For some time she had been growing more anxious every day.  No sign of change showed in any quarter; no way opened through the difficulties that surrounded them, while these were greatly added to by the likelihood appearing that another life was on its way into them.  What was to be done?  How was she in her ignorance so to guard the hopeless wife that motherhood might do something to console her?  She had two lives upon her hands, and did indeed want counsel.  The man who knew their secret already ­the minor prophet, she had heard the curate call him ­might at least help her to the next step she must take.

Juliet’s mental condition was not at all encouraging.  She was often ailing and peevish, behaving as if she owed Dorothy grudge instead of gratitude.  And indeed to herself Dorothy would remark that if nothing more came out of it than seemed likely now, Juliet would be under no very ponderous obligation to her.  She found it more and more difficult to interest her in any thing.  After Othello she did not read another play.  Nothing pleased her but to talk about her husband.  If Dorothy had seen him, Juliet had endless questions to put to her about him; and when she had answered as many of them as she could, she would put them all over again afresh.  On one occasion when Dorothy could not say she believed he was, when she saw him, thinking about his wife, Juliet went into hysterics.  She was growing so unmanageable that if Dorothy had not partially opened her mind to Polwarth, she must at last have been compelled to give her up.  The charge was wearing her out; her strength was giving way, and her temper growing so irritable that she was ashamed of herself ­and all without any good to Juliet.  Twice she hinted at letting her husband know where she was, but Juliet, although, on both occasions, she had a moment before been talking as if Dorothy alone prevented her from returning to him, fell on her knees in wild distress, and entreated her to bear with her.  At the smallest approach of the idea toward actuality, the recollection rushed scorching back ­of how she had implored him, how she had humbled herself soul and body before him, how he had turned from her with loathing, would not put forth a hand to lift her from destruction and to restore her to peace, had left her naked on the floor, nor once returned “to ask the spotted princess how she fares” ­and she shrunk with agony from any real thought of again supplicating his mercy.

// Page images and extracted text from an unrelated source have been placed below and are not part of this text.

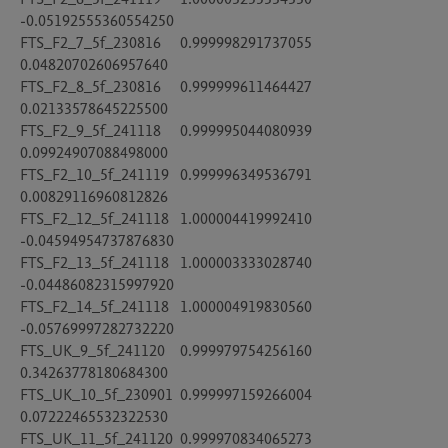
-0.05192555360554250

FTS_F2_7_5f_230816	0.999998291737055	
0.04820702606957640

FTS_F2_8_5f_230816	0.999999611464427	
0.02133578645225500

FTS_F2_9_5f_241118	0.999995044080939	
0.09924907088498000

FTS_F2_10_5f_241119	0.999996349536791	
0.00829116960812826

FTS_F2_12_5f_241118	1.000004419992410	
-0.04594954737876830

FTS_F2_13_5f_241118	1.000003333028740	
-0.04486082315997920

FTS_F2_14_5f_241118	1.000004919830560	
-0.05769997282732220

FTS_UK_9_5f_241120	0.999979754256160	
0.34263778180684300

FTS_UK_10_5f_230901	0.999997159266004	
0.07222465532322530

FTS_UK_11_5f_241120	0.999970834065273	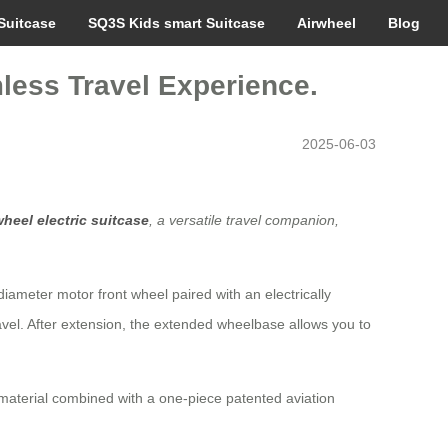
Suitcase
SQ3S Kids smart Suitcase
Airwheel
Blog
less Travel Experience.
2025-06-03
wheel electric suitcase
, a versatile travel companion,
-diameter motor front wheel paired with an electrically
vel. After extension, the extended wheelbase allows you to
material combined with a one-piece patented aviation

Presently another difficulty began to show in the near distance:  Mr. Drake, having made up his mind as to the alterations he would have effected, had begun to think there was no occasion to put off till the spring, and talked of commencing work in the house at no distant day.  Dorothy therefore proposed to Juliet that, as it was impossible to conceal her there much longer, she should go to some distant part of the country, where she would contrive to follow her.  But the thought of moving further from her husband, whose nearness, though she dared not seek him, seemed her only safety, was frightful to Juliet.  The wasting anxiety she caused Dorothy did not occur to her.  Sorrow is not selfish, but many persons are in sorrow entirely selfish.  It makes them so important in their own eyes, that they seem to have a claim upon all that people can do for them.

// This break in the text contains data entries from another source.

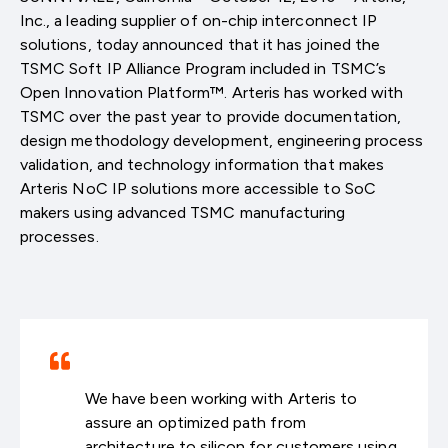
Inc., a leading supplier of on-chip interconnect IP
solutions, today announced that it has joined the
TSMC Soft IP Alliance Program included in TSMC’s
Open Innovation Platform™. Arteris has worked with
TSMC over the past year to provide documentation,
design methodology development, engineering process
validation, and technology information that makes
Arteris NoC IP solutions more accessible to SoC
makers using advanced TSMC manufacturing
processes.
We have been working with Arteris to
assure an optimized path from
architecture to silicon for customers using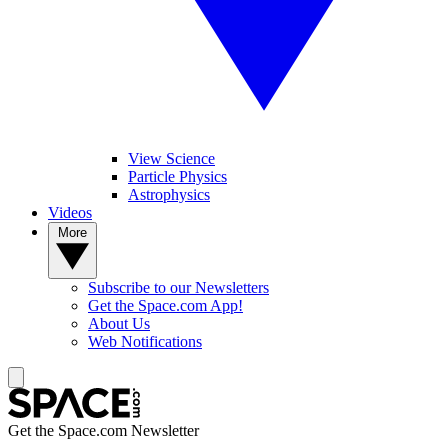
View Science
Particle Physics
Astrophysics
Videos
More
Subscribe to our Newsletters
Get the Space.com App!
About Us
Web Notifications
Get the Space.com Newsletter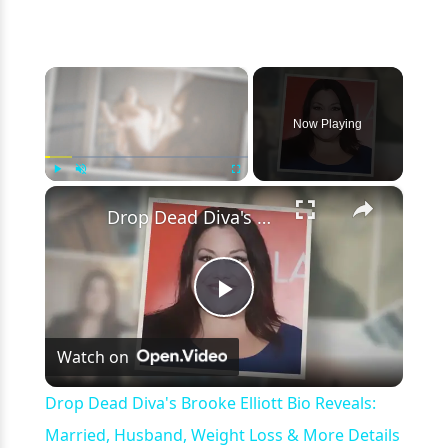
×
Now Playing
×
Play
Unmute
Fullscreen
Drop Dead Diva's Brooke Elliott Bio Reveals: Married, Husband, Weight Loss & More Details
Play
Watch on
Video
Drop Dead Diva's Brooke Elliott Bio Reveals:
Married, Husband, Weight Loss & More Details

To the extent therefore, of what she might herself have known without Juliet’s confession, Dorothy, driven to her wits’ end, resolved to open the matter to the gatekeeper; and accordingly, one evening on her way home, called at the lodge, and told Polwarth where and in what condition she had found Mrs. Faber, and what she had done with her; that she did not think it the part of a friend to advise her return to her husband at present; that she would not herself hear of returning; that she had no comfort, and her life was a burden to her; and that she could not possibly keep her concealed much longer, and did not know what next to do.

Polwarth answered only that he must make the acquaintance of Mrs. Faber.  If that could be effected, he believed he should be able to help them out of their difficulties.  Between them, therefore, they must arrange a plan for his meeting her.